LXXIV. Les Samiens et l’armée, pour annoncer à Athènes ce qui venait de se passer, firent aussitôt partir, sur le Paralus, Chéréas, fils d’Archestrate, qui avait montré beaucoup de vivacité dans cette affaire. Ils ne savaient pas encore que le gouvernement était dans les mains des quatre-cents. Ceux-ci, à l’arrivée du Paralus, mirent aux fers deux ou trois de ceux qui le montaient, ôtèrent aux autres ce bâtiment, les firent passer sur un autre vaisseau chargé de troupes, et les envoyérent faire la garde autour de l’Eubée. Chéréas, voyant ce qui se passait, trouva moyen de se cacher. Il revint à Samos, et rendit compte à l’armée de la situation d’Athènes, exagérant encore tous les maux de cette ville, racontant que tous les citoyens étaient frappés de verges ; qu’on n’osait ouvrir la bouche contre les usurpateurs du gouvernement,

  1. Les Athéniens, tout attachés qu’ils passent l’être à la démocratie, étaient paresseux à se rendre aux assemblées. Ainsi, quoique la république ne comptât pas moins de vingt mille citoyens, Thucydide nous apprend qu’on ne les avait jamais vus se rassembler au nombre de cinq mille. Cette indolence des Athéniens favorisait les intrigans qu’on appelait démagogues ou meneurs du peuple.

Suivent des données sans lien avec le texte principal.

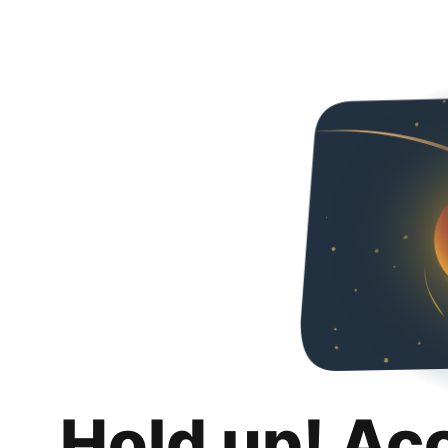
Hold up! Ac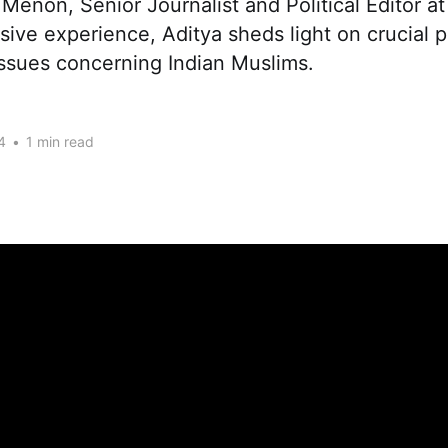
 Menon, Senior Journalist and Political Editor a
sive experience, Aditya sheds light on crucial po
issues concerning Indian Muslims.
4
•
1 min read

  2. Le ban de l’ostracisme n’imprimait aucune tache. Cette sorte d’exil était infligée pour éloigner du territoire de la république les hommes qui, par l’éclat de leurs vertus ou de leurs talens, pouvaient nuire à l’égalité démocratique, et prendre sur leurs concitoyens une supériorité dangereuse. Quand le méprisable Hyperbolus eut été frappé de l’ostracisme, l’ostracisme lui-même fut avili, et tomba des lors en désuétude.